Deshalb halten Bürger und Einzelhändler nichts von der Einbahnstraße und Tempo 20
Bürger und Einzelhändler kritisieren das Verkehrskonzept. Doch warum?
- Patrick Schmoll: "Wie sieht es in fünf Jahren aus, wenn wir jetzt die Einbahnstraße und die Tempo-20-Zone bekommen. Kein Mensch macht sich Gedanken, was passiert", sagt Patrick Schmoll, einer der Vorsitzenden des Gewerbevereins. Man solle den Menschen nicht mit Gewalt etwas verbieten, sondern sie lenken, indem man ein neues Angebot schaffe. Für den Verkehr bedeute das einen "funktionierenden Ring". Doch die Bahnstraße mit ihren zwei Ampeln und zwei Ausfahrten sei keine Alternative. Und nachdem die Einzelhändler fünf Jahre unter Dauerbaustellen gelitten hätten, bestünde nun überhaupt kein Grund für Hektik.
- DietmarGöbel: Als Arzt in der Karlstraße sieht Dietmar Göbel sich vom Verkehrskonzept massiv betroffen. 4000 Patienten im Monat, die müssten auch zu seiner Praxis kommen – zumal es sich meist um ältere Menschen und Kinder handle. "Ich bin froh, dass ich ein Viertel meiner Praxis bereits nach Bad Dürrheim verlegt habe", sagt Göbel.

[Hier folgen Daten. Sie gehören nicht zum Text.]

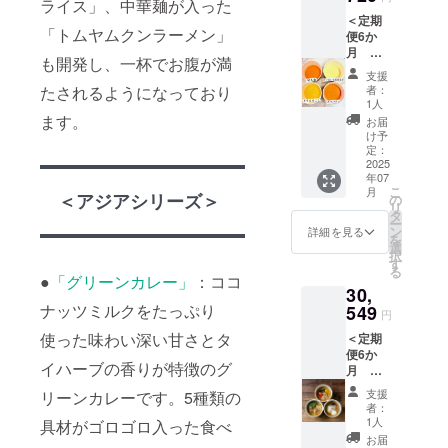
ルや注
ライス」、中華麺が入った
に渡っ
ライス
ドゥ
の彩り
煮込み
意書き
＜定期
て各4個
クラフ
シャン
椀 ・鯛
・鶏団
「トムヤムクンラーメン」
をご確
便6か
ずつ送
トスー
ピニオ
の和風
子とニ
認くだ
月 全
りま
プはA・
ン ・チ
アクア
も開発し、一杯でお腹が満
ラのス
さい
コース
す。 ・
B・Cの
キンフ
パッツ
支援
タミナ
セット
とうも
いずれ
リカッ
者：
たされるようになっており
ア ・魚
なべ ・
＞ 冷製
ろこし
か2セッ
1人
セク
介のブ
山椒香
スー
・京人
ます。
トを備
リーム
お届
イヤ
る牛と
プ、ア
参 ・紅
考欄に
け予
シ
ベース
ときた
ジアシ
はるか
定：
お選び
チュー
・8種野
まご ※
リー
2025
の濃厚
下さ
＜クラ
菜のラ
具材の
年07
ズ、ク
ポター
い。 ＜
フト
タトュ
種類は
こ
月
ラフト
＜アジアシリーズ＞
ジュ ・
の
クラフ
スープB
イユ ＜
変わる
リ
スープ
トマト
タ
トスー
＞ ・10
クラフ
可能性
ー
A・B・
のガス
ン
プA＞
詳細を見る
種野菜
トスー
があり
を
C、お雑
パチョ
選
・10種
と生姜
プC＞
ます。
択
煮食べ
・グ
す
野菜と
の彩り
・10種
※クラフ
る
比べ
リーン
●
「グリーンカレー」
：ココ
生姜の
椀 ・鯛
野菜と
トスー
30,
セット
カレー
彩り椀
の和風
生姜の
プの原
を6か月
ナッツミルクをたっぷり
549
・マッ
・焼鮭
アクア
円
彩り椀
材料
に渡っ
サマン
と白菜
パッツ
・京風
は、HP
使った味わい深い甘さとタ
＜定期
て各8個
カレー
のク
ア ・魚
牛すじ
をご確
便6か
ずつ送
・トム
リーム
介のブ
カレー
認くだ
イハーブの香りが特徴のグ
月
りま
ヤムク
煮 ・ク
イヤ
煮込み
さいま
CHANT
す。 今
ンラー
レーム
ベース
支援
リーンカレーです。5種類の
・鶏団
せ
MEAL
回、
メン ・
ドゥ
者：
・8種野
子とニ
（https:
のカ
CHANT
ガパオ
1人
シャン
具材がゴロゴロ入った食べ
菜のラ
ラのス
//www.c
レー食
MEAL
ライス
ピニオ
お届
タトュ
タミナ
hantme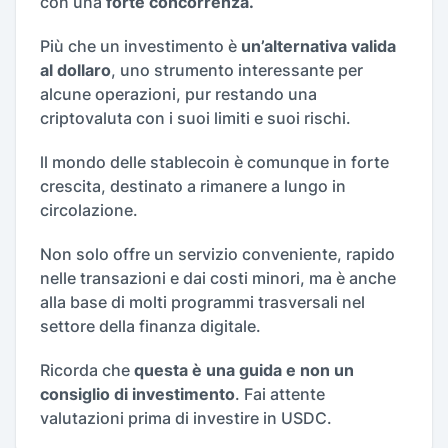
con una
forte concorrenza.
Più che un investimento è
un’alternativa valida
al dollaro
, uno strumento interessante per
alcune operazioni, pur restando una
criptovaluta con i suoi limiti e suoi rischi.
ll mondo delle stablecoin è comunque in forte
crescita, destinato a rimanere a lungo in
circolazione.
Non solo offre un servizio conveniente, rapido
nelle transazioni e dai costi minori, ma è anche
alla base di molti programmi trasversali nel
settore della finanza digitale.
Ricorda che
questa è una guida e non un
consiglio di investimento
. Fai attente
valutazioni prima di investire in USDC.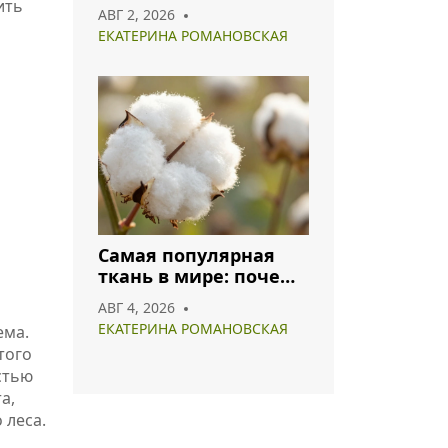
что носить и как
ить
АВГ 2, 2026
сочетать
ЕКАТЕРИНА РОМАНОВСКАЯ
Самая популярная
ткань в мире: почему
хлопок и полиэстер
АВГ 4, 2026
лидируют в 2026 году
ЕКАТЕРИНА РОМАНОВСКАЯ
ема.
того
стью
а,
 леса.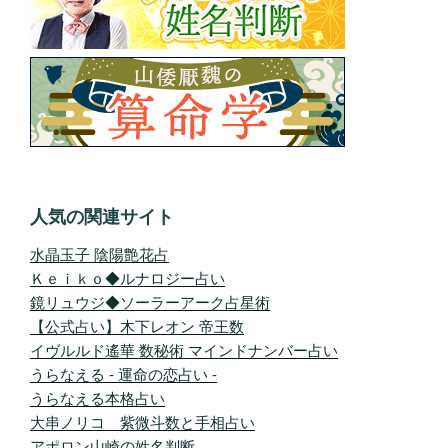
人気の関連サイト
水晶玉子 陰陽艶花占
Ｋｅｉｋｏ◆ルナロジー占い
鏡リュウジ◆ソーラーアーク占星術
【公式占い】木下レオン 帝王数
イヴルルド遙華 数秘術 マインドナンバー占い
うらなえる - 運命の恋占い -
うらなえる本格占い
大串ノリコ 紫微斗数と手相占い
アポロン山崎の姓名判断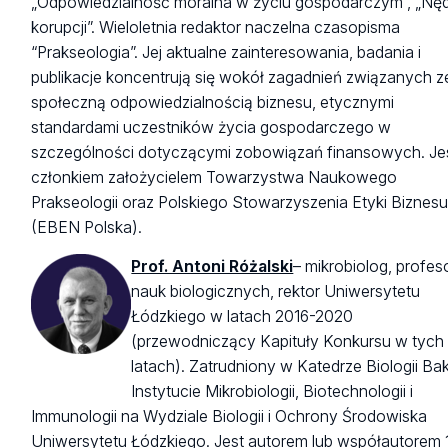
„Odpowiedzialność moralna w życiu gospodarczym”, „Nę
korupcji”. Wieloletnia redaktor naczelna czasopisma
“Prakseologia”. Jej aktualne zainteresowania, badania i
publikacje koncentrują się wokół zagadnień związanych z
społeczną odpowiedzialnością biznesu, etycznymi
standardami uczestników życia gospodarczego w
szczególności dotyczącymi zobowiązań finansowych. Je
członkiem założycielem Towarzystwa Naukowego
Prakseologii oraz Polskiego Stowarzyszenia Etyki Biznes
(EBEN Polska).
Prof. Antoni Różalski
– mikrobiolog, profes
nauk biologicznych, rektor Uniwersytetu
Łódzkiego w latach 2016-2020
(przewodniczący Kapituły Konkursu w tych
latach). Zatrudniony w Katedrze Biologii Bakt
Instytucie Mikrobiologii, Biotechnologii i
Immunologii na Wydziale Biologii i Ochrony Środowiska
Uniwersytetu Łódzkiego. Jest autorem lub współautorem 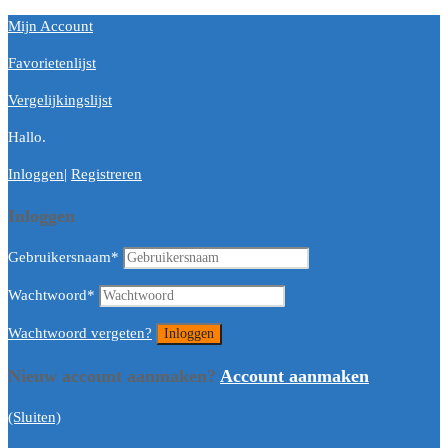
Mijn Account
Favorietenlijst
Vergelijkingslijst
Hallo.
Inloggen
|
Registreren
Inloggen
Gebruikersnaam
*
Wachtwoord
*
Wachtwoord vergeten?
Nieuw account aanmaken?
Account aanmaken
(Sluiten)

Und dabei sei er als Magnet nicht zu unterschätzen. Schließlich würden seine Patienten anschließend auch in der Innenstadt einkaufen. "Ich gehe nicht wegen dem Verkehrskonzept, sondern weil es so schnell umgesetzt wird." In Donaueschingen müsste man sich überlegen, was für eine Stadt man wolle: Eine für die Touristen, die mit dem Bus angekarrt werden, die Donauquelle anschauen und wieder weg sind.
- Oliver Kaltenbach: Der Hindenburgsring und die Hermann-Fischer-Allee sollen zur Alternative für die Josefstraße und "An der Stadtkirche" werden, wenn die Fürstenbergstraße zur Einbahnstraße wird? "Dann muss die Hermann-Fischer-Allee 20 000 Autos aufnehmen. Was haben bei so viel Verkehr rechts und links Fahrradstreifen zu suchen?", fragt sich Oliver Kaltenbach.
- Sabine von Landsberg-Velen: "Der Hindenburgring ist jetzt schon an der Kapazitätsgrenze", sagt die Kinesiologin, die ihre Praxis an der Mühlenstraße hat. Und Tempo 20 für die Innenstadt sei tödlich. "Da fahre ich nicht mehr in die Innenstadt, in der Zeit, die ich da brauche, komme ich auch irgendwo anders hin."
- Nadine Lorenz: "Die Bahnhofsstraße ist jetzt schon an der Kapazitätsgrenze. Ich bekomme das ja jeden Tag mit", sagt Nadine Lorenz vom Telekom-Shop. 8000 zusätzliche Fahrzeuge, die durch die Einbahnstraße an der Stadtkirche hinzukommen würden, könnte die Straße gar nicht aufnehmen.
- Christan Köster: Das Problem in der Karlstraße sei nicht der normale Verkehr.
- Michael Sörgel:"Die Innenstadt muss erreichbar sein", sagt der Vermieter des Nahkauf-Marktes an der Karlstraße. Sei dies nicht der Fall, sei bald der nächste Magnet weg. "Ich verstehe nicht, dass man mit Gewalt die Parkplätze in der Innenstadt reduzieren will." In anderen Kommunen würde man mit Neid nach Donaueschingen schauen, weil dort kostenlose Parkplätze direkt vor den Geschäften vorhanden sind. Und wohin die Verkehrsänderungen am Rathausplatz geführt haben, könnte man ja an der Mühlenstraße, der Käferstraße und der Villinger Straße sehen, die "tot" wären. "Der Kunde sucht sich andere Wege und vor allem andere Geschäfte", sagt Sörgel. Das Verkehrskonzept sollte nicht "eisern durchgekämpft" werden, sondern die Gemeinderäte sollten sich ihren Fehler eingestehen.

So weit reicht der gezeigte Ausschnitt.